Saved data entries
::::::::

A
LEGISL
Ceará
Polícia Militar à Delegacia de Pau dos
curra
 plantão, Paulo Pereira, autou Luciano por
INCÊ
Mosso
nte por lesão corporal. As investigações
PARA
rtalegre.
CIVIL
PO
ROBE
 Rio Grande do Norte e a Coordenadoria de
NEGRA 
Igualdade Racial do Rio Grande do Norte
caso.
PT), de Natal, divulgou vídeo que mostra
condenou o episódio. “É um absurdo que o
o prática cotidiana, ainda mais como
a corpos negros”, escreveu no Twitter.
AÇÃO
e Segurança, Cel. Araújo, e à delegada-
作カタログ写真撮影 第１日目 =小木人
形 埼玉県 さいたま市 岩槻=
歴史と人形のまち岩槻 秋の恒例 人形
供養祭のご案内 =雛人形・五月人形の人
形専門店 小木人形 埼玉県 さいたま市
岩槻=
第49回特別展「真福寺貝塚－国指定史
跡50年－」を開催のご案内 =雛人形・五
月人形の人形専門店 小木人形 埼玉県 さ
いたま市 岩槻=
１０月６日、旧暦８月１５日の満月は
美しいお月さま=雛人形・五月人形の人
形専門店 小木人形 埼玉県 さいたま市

::::::::

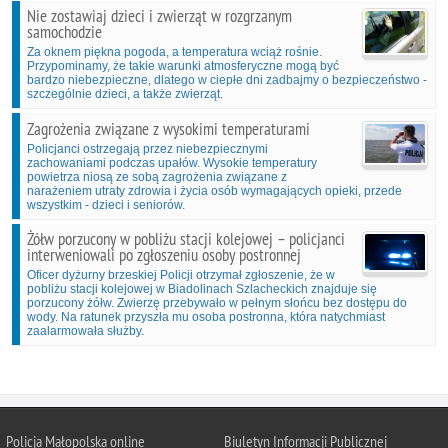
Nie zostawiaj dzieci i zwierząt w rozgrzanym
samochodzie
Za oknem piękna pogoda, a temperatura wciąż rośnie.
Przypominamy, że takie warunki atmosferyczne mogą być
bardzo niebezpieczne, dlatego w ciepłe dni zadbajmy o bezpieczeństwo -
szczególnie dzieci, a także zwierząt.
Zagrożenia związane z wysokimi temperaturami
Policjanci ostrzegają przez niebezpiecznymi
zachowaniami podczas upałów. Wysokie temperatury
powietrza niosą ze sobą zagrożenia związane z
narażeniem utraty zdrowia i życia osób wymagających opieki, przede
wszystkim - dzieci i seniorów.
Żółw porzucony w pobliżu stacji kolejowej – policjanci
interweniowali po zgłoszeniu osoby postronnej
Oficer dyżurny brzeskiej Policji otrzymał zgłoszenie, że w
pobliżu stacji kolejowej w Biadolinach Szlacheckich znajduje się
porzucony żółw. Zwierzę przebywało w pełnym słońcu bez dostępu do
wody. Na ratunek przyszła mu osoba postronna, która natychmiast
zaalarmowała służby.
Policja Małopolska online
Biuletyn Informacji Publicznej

::::::::

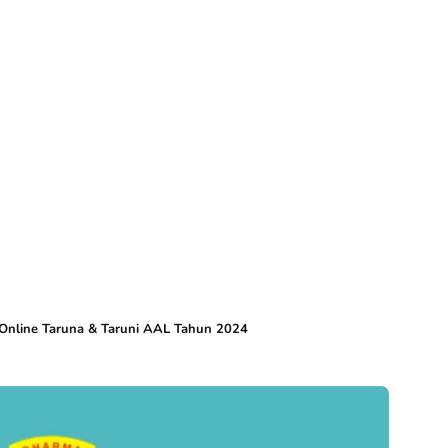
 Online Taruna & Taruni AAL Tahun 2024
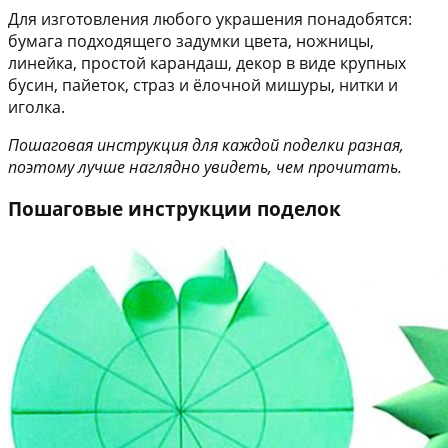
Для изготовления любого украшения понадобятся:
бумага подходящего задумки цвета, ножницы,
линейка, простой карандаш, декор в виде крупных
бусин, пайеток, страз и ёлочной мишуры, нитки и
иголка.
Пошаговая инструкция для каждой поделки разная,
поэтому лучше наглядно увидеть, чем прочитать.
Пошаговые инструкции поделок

::::::::

__EXERCISE INSTRUCTIONS__. From the entries above, restate word for word the lines from the line containing "линейка, простой карандаш, декор" to the line containing "Пошаговые инструкции поделок", both ends included, and nothing more.

__OUTPUT OF THE EXERCISE__.
линейка, простой карандаш, декор в виде крупных
бусин, пайеток, страз и ёлочной мишуры, нитки и
иголка.
Пошаговая инструкция для каждой поделки разная,
поэтому лучше наглядно увидеть, чем прочитать.
Пошаговые инструкции поделок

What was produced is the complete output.